# Igo-l Or Igo-w



## Rob Fisher (24/3/14)

@Silver and I are looking for for either an IGO-L or an IGO-W, but one that has holes in the posts for easier securing of the coil.


----------



## Reinvanhardt (24/3/14)

That would be the Igo-W then. Vapeking's getting stock, not sure when, probably soon though. I think the "W" will be a great dripper, but would prefer the Trident though, as it's got airflow control. Meaning I can set up a single coil and only have one air hole, as well as a dual coil setup with 2 air holes. (single coil prefers one hole, dual coil prefers 2 holes) The size of the air hole is also adjustable for a tighter or looser draw. With the Igo's you drill the hole to your preferable size and stick with it. (or increase it) Trident's also got holes in the posts. Pick one up from @Cape vaping supplies.

Reactions: Like 1


----------



## devdev (24/3/14)

Just please be careful with the center pin on the trident - it doesn't respond well to rotational force - the center pin on mine was rotated slightly out of horizontal with the two outer posts. All it took was some torque from a screwdriver to break the center pin and result in a dead trident (we need a tears emoticon to insert here)

Reactions: Like 2


----------



## Rob Fisher (27/3/14)

OK well this new initiative isn't really working... no Vendors are reading and responding... All we are getting is hearsay and maybe's... so Hi Ho @Silver I guess if we want an IGO of any sort it appears we have to resort to a Google search and order from overseas!

Reactions: Like 1


----------



## Reinvanhardt (27/3/14)

Rob Fisher said:


> OK well this new initiative isn't really working... no Vendors are reading and responding... All we are getting is hearsay and maybe's... so Hi Ho @Silver I guess if we want an IGO of any sort it appears we have to resort to a Google search and order from overseas!
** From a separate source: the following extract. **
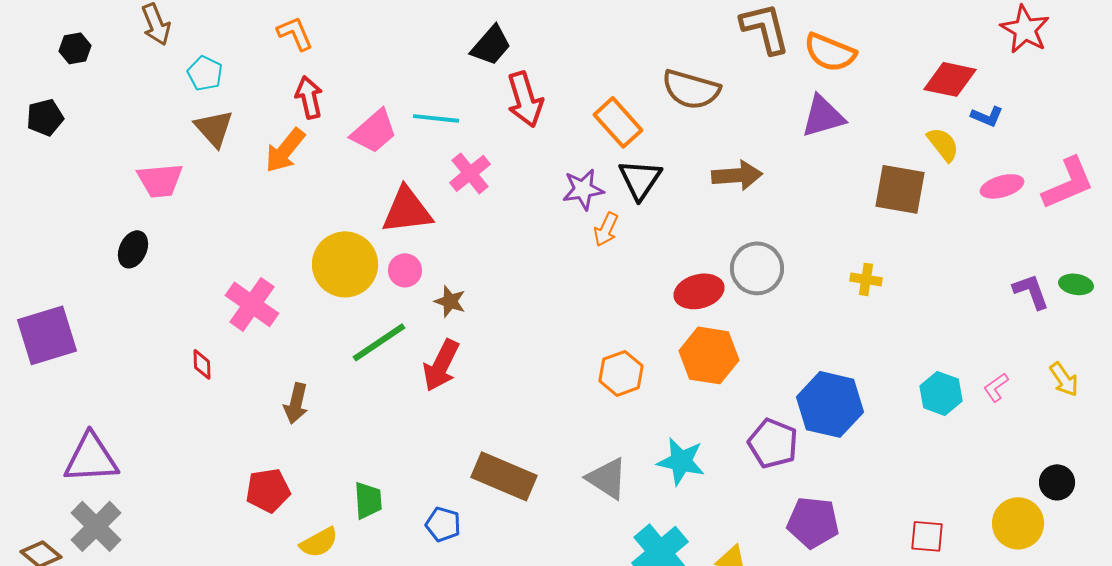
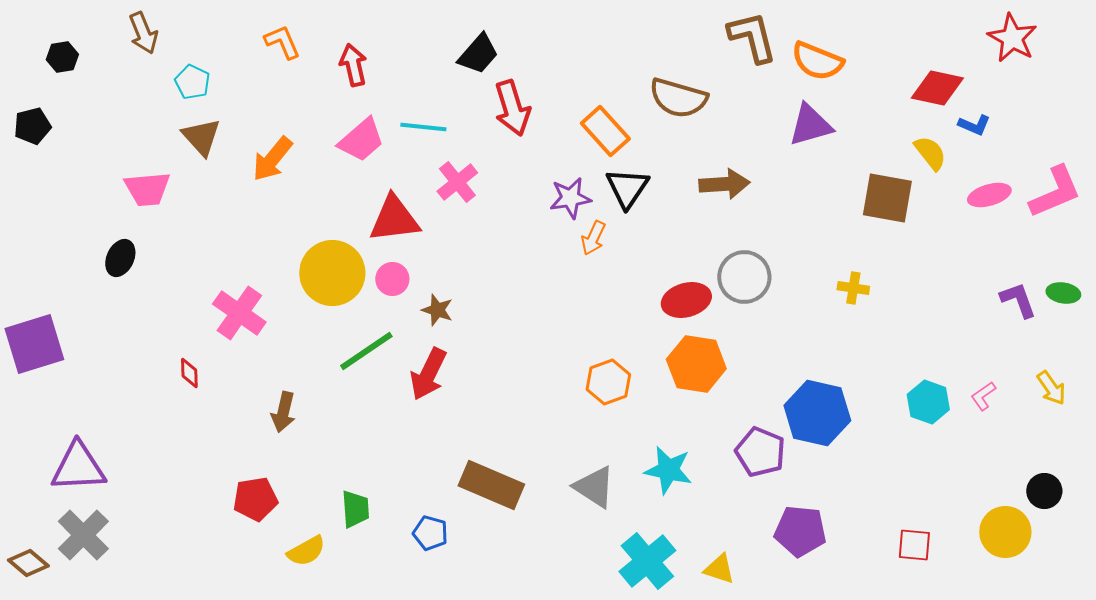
red arrow: (309, 97) -> (353, 65), moved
Hi Rob. Kindly see this post, followed by this one.

Cheers


----------



## Rob Fisher (27/3/14)

Reinvanhardt said:


> Hi Rob. Kindly see this post, followed by this one.



Yip I did see the posts... but coming soon can mean anything from 2 hours to 2 months. When someone wants something they want to know how long they are gonna have to wait... when you are doing your utmost to convert people to vaping and then you get asked five times a day when the stuff they asked for is coming and you answer "coming soon" the question right back is what does coming soon mean?

So if I'm a little testy about the issue you will understand why... "coming soon" doesn't help me one bit.

Reactions: Agree 2


----------



## Stroodlepuff (27/3/14)

We getting the igo-w with the shipment coming in next week  sorry for not responding guys I missed the post :/ will let you guys know soon as they arrive 

Sent from my GT-N7100 using Tapatalk

Reactions: Like 2


----------



## Rob Fisher (27/3/14)

Stroodlepuff said:


> We getting the igo-w with the shipment coming in next week  sorry for not responding guys I missed the post :/ will let you guys know soon as they arrive



Thanks Stroods... Next week is a time frame I can work with!


----------